Larry Chen lchen at suse.com
Mon Sep 3 00:23:34 EDT 2018


Hi Abhinav,

On 09/02/2018 11:28 PM, Abhinav Misra wrote:
> Hi Larry,
> 
> Based on your answers below are my further queries.
> 
> 1. *Does softirq and tasklet will always runs in ksoftirqd thread context ?*
> As it is mentioned in the LKD (by robert love Pg-138) that there are 
> multiple places where pending softirq's
> are checked. Out of that one is in return from hardware interrupt code 
> path i.e in do_irq function.
> 
> If that is the case then it will be running in the irq context with just 
                            ~~ --->> Sorry, does "it" mean softirq or 
somethine else??
do_irq just wake up softirq thread. That does not mean softirq runs in 
irq context.

> the interrupts enabled.

> Now I know LKD is old and based on linux kernel 2.6. *Is that above 
> scenario is changed in new version of kernel ?*
> 
> Even I tried one example mentioned in LDD by Jerry cooperstein and 
> printing the pid of current task (current->pid) in the
> tasklet which is getting scheduled by the shared interrupt from n/w 
> card. Every time it is printing the pid of the ksoftirqd thread.
> 
> So does that mean, now in latest kernel, softirq and tasklet will always 
> run in context of ksoftirqd thread ?

Yes.

> 2. If we can sleep or use blocking calls in softirq's and tasklets then 
> *what is the difference between softirq/tasklet and workqueue's ?

That's another question, workqueue and tasklet is two machnisms provided 
for async operations. Generally I think workqueue is more powerful and 
flexible. You can get more info from kernel docs.

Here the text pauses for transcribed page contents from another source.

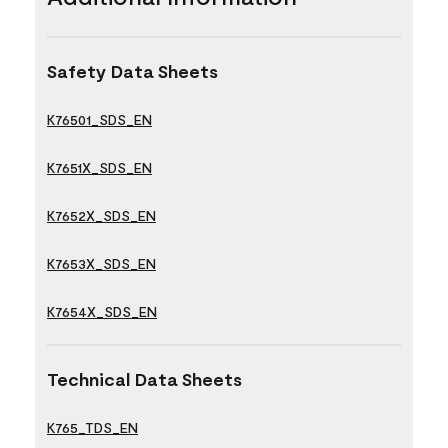
Safety Data Sheets
K76501_SDS_EN
K7651X_SDS_EN
K7652X_SDS_EN
K7653X_SDS_EN
K7654X_SDS_EN
Technical Data Sheets
K765_TDS_EN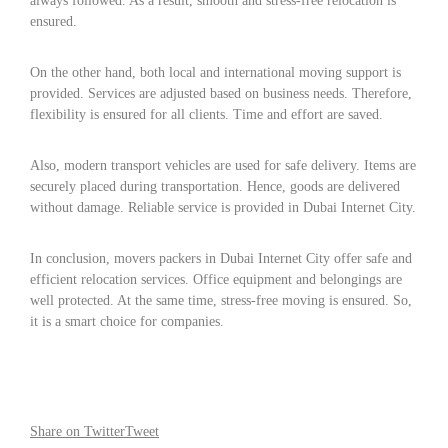
always followed. As a result, smooth and stress-free relocation is
ensured.
On the other hand, both local and international moving support is
provided. Services are adjusted based on business needs. Therefore,
flexibility is ensured for all clients. Time and effort are saved.
Also, modern transport vehicles are used for safe delivery. Items are
securely placed during transportation. Hence, goods are delivered
without damage. Reliable service is provided in Dubai Internet City.
In conclusion, movers packers in Dubai Internet City offer safe and
efficient relocation services. Office equipment and belongings are
well protected. At the same time, stress-free moving is ensured. So,
it is a smart choice for companies.
Share on Twitter
Tweet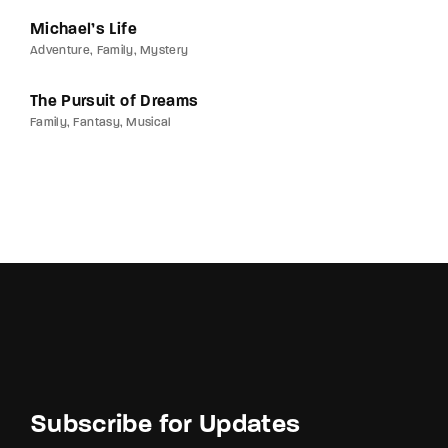
Michael’s Life
Adventure
Family
Mystery
The Pursuit of Dreams
Family
Fantasy
Musical
Subscribe for Updates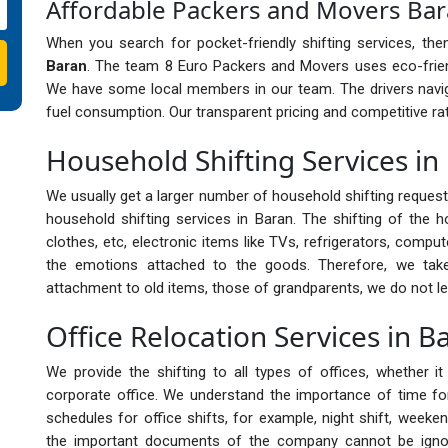
Affordable Packers and Movers Ba
When you search for pocket-friendly shifting services, th
Baran
. The team 8 Euro Packers and Movers uses eco-frien
We have some local members in our team. The drivers navig
fuel consumption. Our transparent pricing and competitive rat
Household Shifting Services in
We usually get a larger number of household shifting reques
household shifting services in Baran. The shifting of the h
clothes, etc, electronic items like TVs, refrigerators, compu
the emotions attached to the goods. Therefore, we ta
attachment to old items, those of grandparents, we do not le
Office Relocation Services in B
We provide the shifting to all types of offices, whether 
corporate office. We understand the importance of time for 
schedules for office shifts, for example, night shift, weeken
the important documents of the company cannot be ignor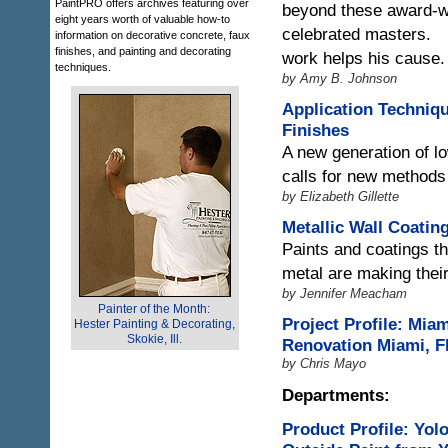
PaintPRO offers archives featuring over
beyond these award-wi
eight years worth of valuable how-to
celebrated masters.
information on decorative concrete, faux
finishes, and painting and decorating
work helps his cause.
techniques.
by Amy B. Johnson
Application Techniq
Finishes
A new generation of 
calls for new methods
by Elizabeth Gillette
Metallic Wall Coatin
Paints and coatings th
metal are making thei
by Jennifer Meacham
Painter of the Month:
Project Profile: Miam
Hester Painting & Decorating,
Skokie, Ill.
Renovation Miami, Fl
by Chris Mayo
Departments:
Product Profile: Yol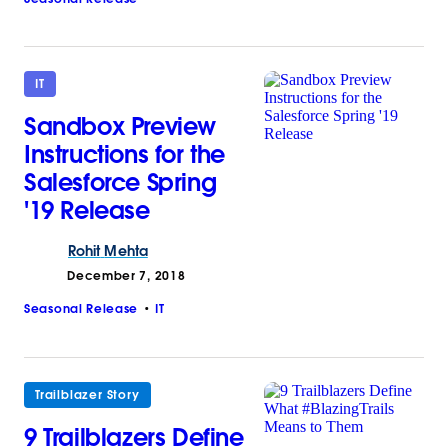
IT
Sandbox Preview
Instructions for the
Salesforce Spring
'19 Release
Rohit
Mehta
December 7, 2018
Seasonal Release
IT
Trailblazer Story
9 Trailblazers Define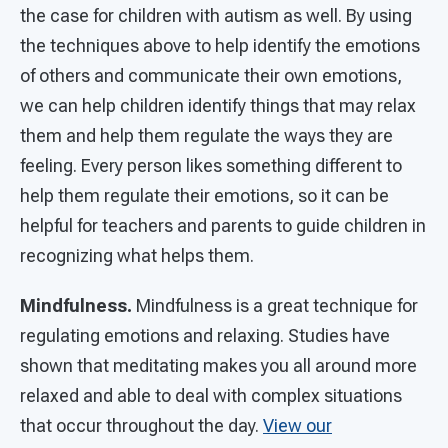
the case for children with autism as well. By using
the techniques above to help identify the emotions
of others and communicate their own emotions,
we can help children identify things that may relax
them and help them regulate the ways they are
feeling. Every person likes something different to
help them regulate their emotions, so it can be
helpful for teachers and parents to guide children in
recognizing what helps them.
Mindfulness.
Mindfulness is a great technique for
regulating emotions and relaxing. Studies have
shown that meditating makes you all around more
relaxed and able to deal with complex situations
that occur throughout the day.
View our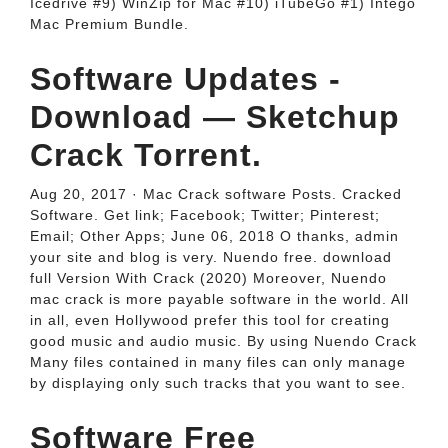
Icedrive #9) WinZip for Mac #10) iTubeGo #1) Intego
Mac Premium Bundle.
Software Updates -
Download — Sketchup
Crack Torrent.
Aug 20, 2017 · Mac Crack software Posts. Cracked
Software. Get link; Facebook; Twitter; Pinterest;
Email; Other Apps; June 06, 2018 O thanks, admin
your site and blog is very. Nuendo free. download
full Version With Crack (2020) Moreover, Nuendo
mac crack is more payable software in the world. All
in all, even Hollywood prefer this tool for creating
good music and audio music. By using Nuendo Crack
Many files contained in many files can only manage
by displaying only such tracks that you want to see.
Software Free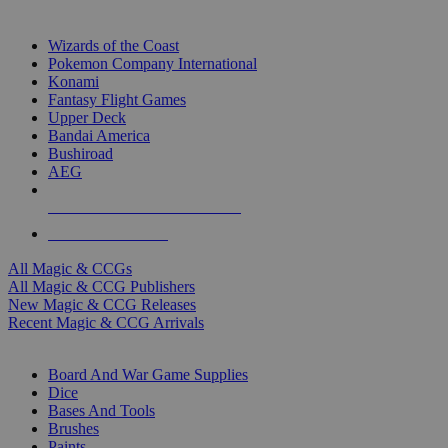
TOP MAGIC & CCG PUBLISHERS
Wizards of the Coast
Pokemon Company International
Konami
Fantasy Flight Games
Upper Deck
Bandai America
Bushiroad
AEG
ALL MAGIC & CCG PUBLISHERS
ALL MAGIC & CCGS
All Magic & CCGs
All Magic & CCG Publishers
New Magic & CCG Releases
Recent Magic & CCG Arrivals
DICE & SUPPLY SUB-CATEGORIES
Board And War Game Supplies
Dice
Bases And Tools
Brushes
Paints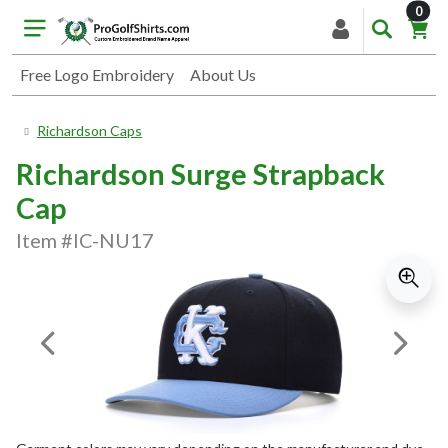
item
0
Free Logo Embroidery
About Us
Richardson Caps
Richardson Surge Strapback
Cap
Item #IC-NU17
Previous Image
Next I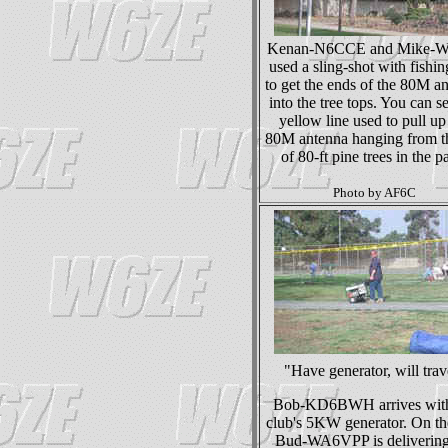
Kenan-N6CCE and Mike-
used a sling-shot with fishin
to get the ends of the 80M a
into the tree tops. You can s
yellow line used to pull up
80M antenna hanging from t
of 80-ft pine trees in the p
Photo by AF6C
"Have generator, will trav
Bob-KD6BWH arrives with
club's 5KW generator. On the
Bud-WA6VPP is delivering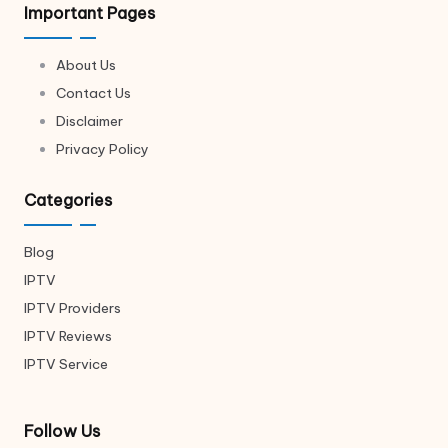
Important Pages
About Us
Contact Us
Disclaimer
Privacy Policy
Categories
Blog
IPTV
IPTV Providers
IPTV Reviews
IPTV Service
Follow Us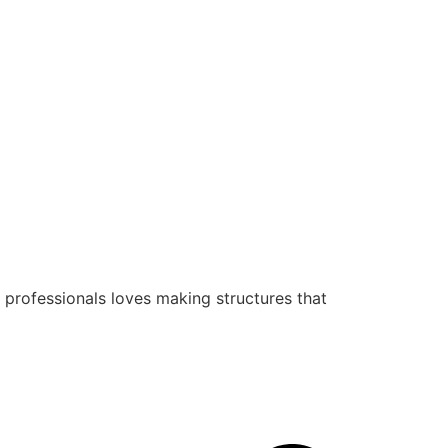
 professionals loves making structures that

> *Because in old kernel, the main difference between softirq/tasklet and 
> workqueue's (Wq's) is that Wq's runs in process context
> and hence sleep is allowed while the same is not the case with other 
> counterparts.
I refered to kernel 2.6 version, softirq and tasklet are still almost 
the same machnism with the latest version.

Here is an explanation

https://www.safaribooksonline.com/library/view/understanding-the-linux/0596005652/ch04s07.html

> 
> But if in new kernel this implementation is changed then why we need so 
> many options to defer the work as all of them are basically getting 
> executed in almost the same way.*In that case code running softirq, 
> tasklet, workqueue and kernel thread are all same ?*
> If this is true then why we just remove all these these option and keep 
> one or two alternative.
> 
Emmm... tasklet and workqueue have something in common, but I think 
tasklet can satisfy simple scenarios, while workqueue, I think is more 
powerfull and flexible, does well in more complicated scenarios.

Maybe when you make clear what's their difference, you'll understand more.